Il principe ereditario Mohammed Bin Salman considera la Cina un partner fondamentale per il suo programma Vision 2030 e sta cercando di coinvolgere le imprese cinesi in ambiziosi megaprogetti destinati a diversificare l'economia dai combustibili fossili. Tra questi la costruzione della futuristica metropoli Neom. Altri accordi sono stati siglati durante la visita dello scorso dicembre di Xi a Riad, durante la quale il leader cinese ha presenziato a un vertice coi Paesi del Golfo. Ma anche con Israele i rapporti si sono approfonditi nel corso del tempo, con Pechino che è diventato il secondo partner commerciale del Paese alle spalle degli Usa. 
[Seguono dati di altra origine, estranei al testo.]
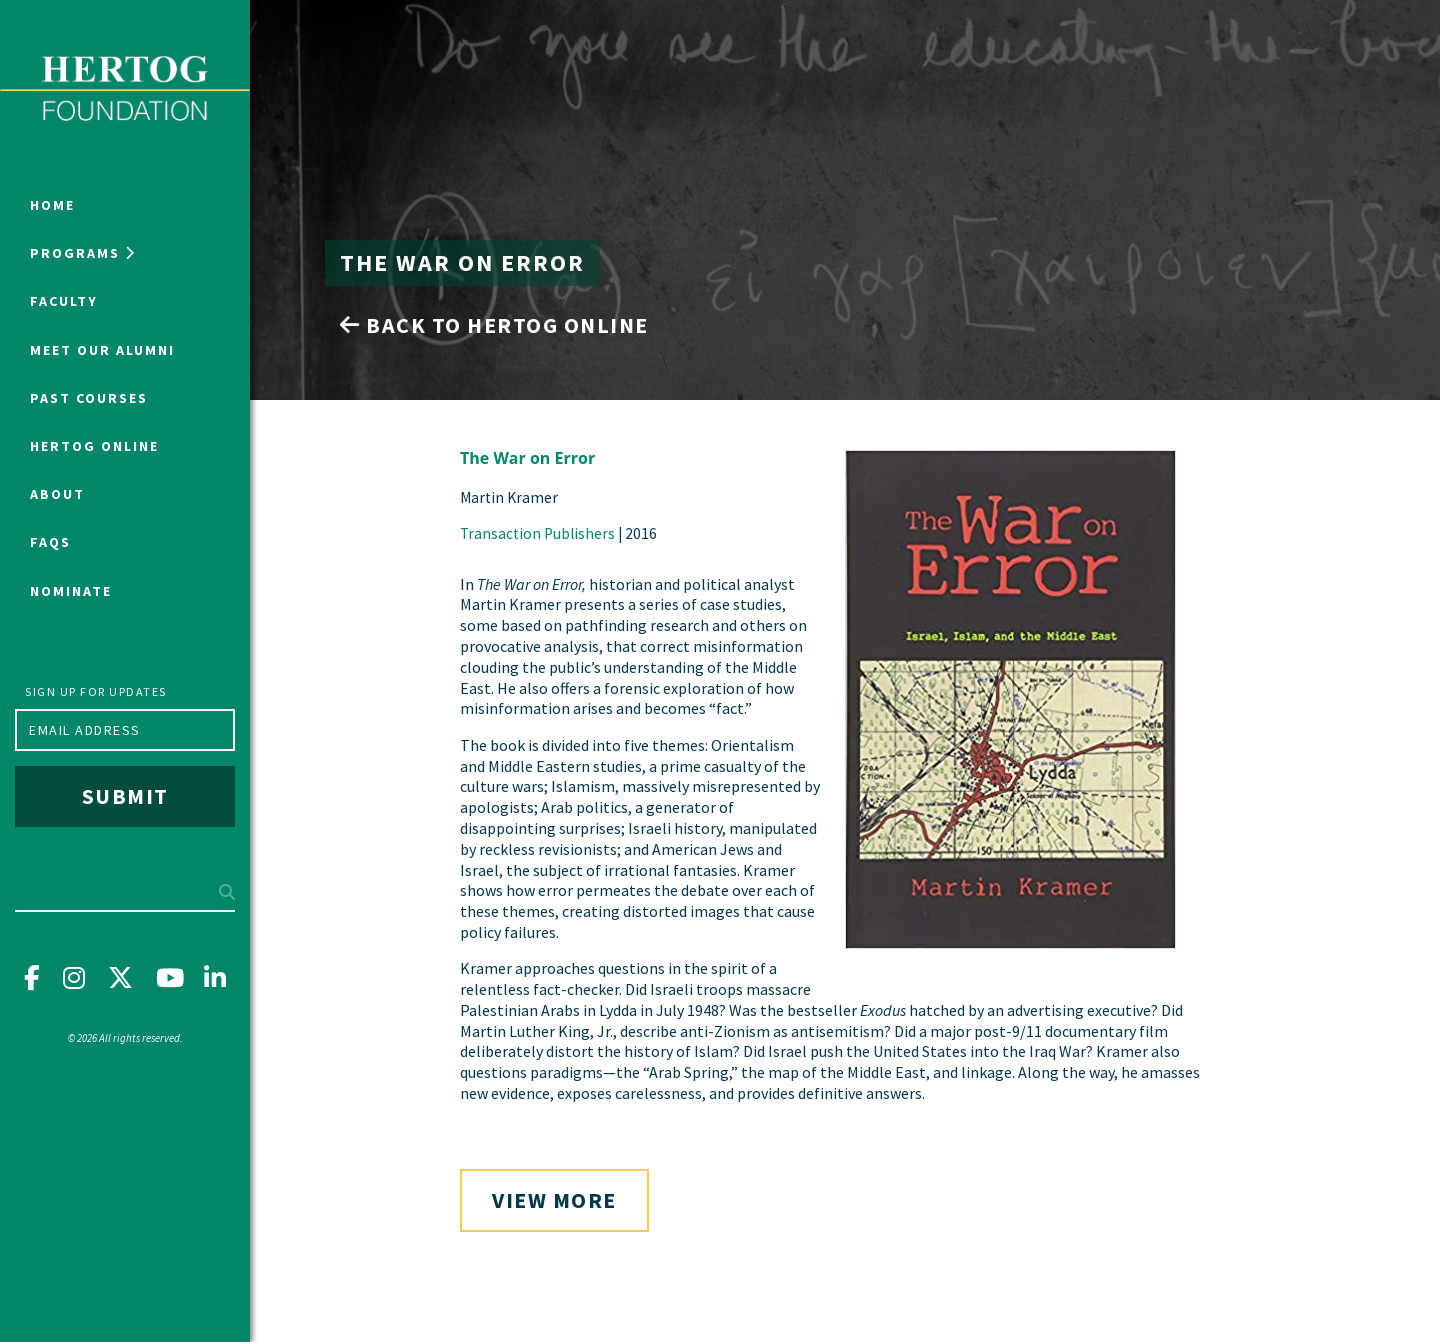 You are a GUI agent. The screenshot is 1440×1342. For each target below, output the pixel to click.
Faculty (64, 301)
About (57, 494)
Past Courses (89, 398)
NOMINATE (71, 591)
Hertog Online (94, 446)
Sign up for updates (96, 691)
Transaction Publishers (537, 533)
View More (554, 1200)
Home (52, 205)
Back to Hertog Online (494, 325)
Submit (125, 796)
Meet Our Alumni (102, 350)
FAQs (50, 542)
Washington, che ha chiesto alla Cina di esercitare la propria influenza sugli attori regionali a partire dall'Iran per evitare che il conflitto si allarghi, sembra ora costretta a osservare il parzialmente inedito attivismo diplomatico cinese. Se sulla guerra in Ucraina la posizione cinese è sin dall'inizio piuttosto controversa, o quantomeno così viene percepita in occidente, quellla sul conflitto Israele-Hamas vede l'appoggio di molti più attori anche al di fuori della regione.

Da capire se Pechino utilizzerà questo vantaggio strategico per rifilare qualche colpo agli Stati Uniti, accusati per esempio sull'Ucraina di "gettare benzina sul fuoco" del conflitto. Fin qui, la retorica ufficiale cinese nei confronti di Washington è stata meno aggressiva sulla questione israelo-palestinese. Pochi giorni fa si è tenuto d'altronde il summit tra Xi e Joe Biden a San Francisco, mirato ad allentare le tensioni tra le due grandi potenze. In attesa di capire quanto potranno essere stabilizzati i rapporti bilaterali, la Cina dà comunque un segnale molto chiaro agli Usa e in generale alla diplomazia globale, presentandosi come presunto garante di stabilità anche sul dossier storicamente più instabile di tutti.